There was nothing in the mail from Mum. No present. No card. But there's still tomorrow. She won't forget. Before we left London, I bought a We Are Moving House card and sent it to her. All I wrote inside was the cottage's address and the date that we were moving. I didn't know what else to put. She's living in Hampstead with that man from the support group. His name is Nigel and I met him at one of those memorial things in the center of London. Long straggly beard. Crooked nose. Smoked a pipe. He writes books about other people who have written books, which I think is pointless. His wife died on October 7 as well. Maybe Mum'll marry him. Maybe they'll have a baby and call it Rose and then they will forget all about me and Jas and Nigel's first wife. I wonder if he found any bits of her. There might be an urn on his mantelpiece and he might buy it flowers on their wedding anniversary. Mum would hate that.
Roger's just come into my room. He likes to curl up at night by the radiator, where it's warm. Roger loves it here. In London, he was always kept indoors 'cos of the traffic. Here, he can roam free and there are lots of animals to hunt in the back garden. On our third morning, I found something small and gray and dead on the doorstep. I think it was a mouse. I couldn't pick it up with my fingers so I got a piece of paper and pushed the mouse on with a stick and then I threw it in the garbage. But then I felt mean so I got it out of the garbage and put it under the hedge and covered it with grass. Roger meowed as if he couldn't believe what I was doing after all his hard work. I told him that dead things make me sick and he rubbed his orange body on my right shin so I knew he understood. It's true. Dead bodies freak me out. Sounds nasty to say this but if Rose had to die, I'm glad she was found in bits. It would be much worse if she was under the ground, stiff and cold, looking exactly like the girl in the photos.

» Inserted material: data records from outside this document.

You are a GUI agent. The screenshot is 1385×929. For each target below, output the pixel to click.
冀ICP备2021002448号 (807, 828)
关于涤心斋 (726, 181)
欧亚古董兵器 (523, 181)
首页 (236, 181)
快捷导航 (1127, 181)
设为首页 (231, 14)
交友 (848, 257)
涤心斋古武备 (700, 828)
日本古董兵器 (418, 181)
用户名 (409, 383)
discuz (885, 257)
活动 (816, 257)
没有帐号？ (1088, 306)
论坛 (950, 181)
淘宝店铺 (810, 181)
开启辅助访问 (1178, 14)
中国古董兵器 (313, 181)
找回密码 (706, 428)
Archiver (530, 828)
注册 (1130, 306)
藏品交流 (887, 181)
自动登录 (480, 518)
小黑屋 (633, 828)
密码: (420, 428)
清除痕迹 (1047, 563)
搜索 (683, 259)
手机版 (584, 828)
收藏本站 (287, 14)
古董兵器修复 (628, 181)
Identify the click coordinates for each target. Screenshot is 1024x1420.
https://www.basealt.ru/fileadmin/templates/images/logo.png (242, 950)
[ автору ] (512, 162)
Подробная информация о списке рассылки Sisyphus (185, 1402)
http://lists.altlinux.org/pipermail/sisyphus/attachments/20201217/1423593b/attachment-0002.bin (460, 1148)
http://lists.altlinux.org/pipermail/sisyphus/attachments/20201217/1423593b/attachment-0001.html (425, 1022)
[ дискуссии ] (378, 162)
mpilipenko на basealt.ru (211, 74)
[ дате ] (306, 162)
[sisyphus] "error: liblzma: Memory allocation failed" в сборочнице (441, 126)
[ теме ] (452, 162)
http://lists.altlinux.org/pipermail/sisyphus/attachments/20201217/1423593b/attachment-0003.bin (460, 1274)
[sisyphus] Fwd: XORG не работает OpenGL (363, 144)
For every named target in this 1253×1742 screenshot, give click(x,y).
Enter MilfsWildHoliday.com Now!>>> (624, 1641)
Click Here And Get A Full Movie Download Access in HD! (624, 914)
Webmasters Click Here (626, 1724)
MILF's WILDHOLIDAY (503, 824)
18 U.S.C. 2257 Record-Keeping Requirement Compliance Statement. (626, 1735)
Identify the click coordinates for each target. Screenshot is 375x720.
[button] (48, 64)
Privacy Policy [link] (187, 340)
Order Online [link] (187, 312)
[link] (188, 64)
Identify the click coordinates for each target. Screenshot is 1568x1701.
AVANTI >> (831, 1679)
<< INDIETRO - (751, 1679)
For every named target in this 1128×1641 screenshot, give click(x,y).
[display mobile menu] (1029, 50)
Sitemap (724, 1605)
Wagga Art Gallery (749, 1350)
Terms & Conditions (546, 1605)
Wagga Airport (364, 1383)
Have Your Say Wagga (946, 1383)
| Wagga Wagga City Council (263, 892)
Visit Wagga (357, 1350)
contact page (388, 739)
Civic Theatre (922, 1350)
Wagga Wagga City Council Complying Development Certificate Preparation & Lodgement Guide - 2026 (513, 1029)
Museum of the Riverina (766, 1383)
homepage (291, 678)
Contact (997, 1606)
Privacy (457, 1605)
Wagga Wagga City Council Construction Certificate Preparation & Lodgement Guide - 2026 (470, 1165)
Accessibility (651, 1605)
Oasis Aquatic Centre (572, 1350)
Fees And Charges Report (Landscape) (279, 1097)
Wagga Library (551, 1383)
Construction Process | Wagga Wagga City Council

I suppose my family was happy once. The pictures show lots of big smiles and small eyes, all crinkled up like someone's just told a really good joke. Dad spent hours staring at those photos in London. We had hundreds, all taken before October 7, and they were in a big jumble in six different boxes. Four years after Rose died, he decided to put them in order, with the oldest last and the most recent first. He bought ten of these really posh albums that are real leather and have gold writing on them, and he spent every evening for months not speaking to anyone, just drinking drinking drinking and gluing all the pictures in the right place. Only the more he drank the less he could stick straight, so the next day he would have to do half of them all over again. That's probably when Mum started having the Affair. That was a word I'd heard on TV and not one I expected my own dad to shout. It was a shock. I didn't guess, not even when Mum started going to the support group two times a week, then three times a week, then pretty much whenever she could.
Sometimes when I wake up, I forget that she's gone and then I remember and my heart drops like it does when you miss a step or trip over a curb. Everything comes rushing back and I can see what happened on Jas's birthday too clearly, as if my brain's one of those HD televisions that Mum said was a waste of money when I asked for one last Christmas.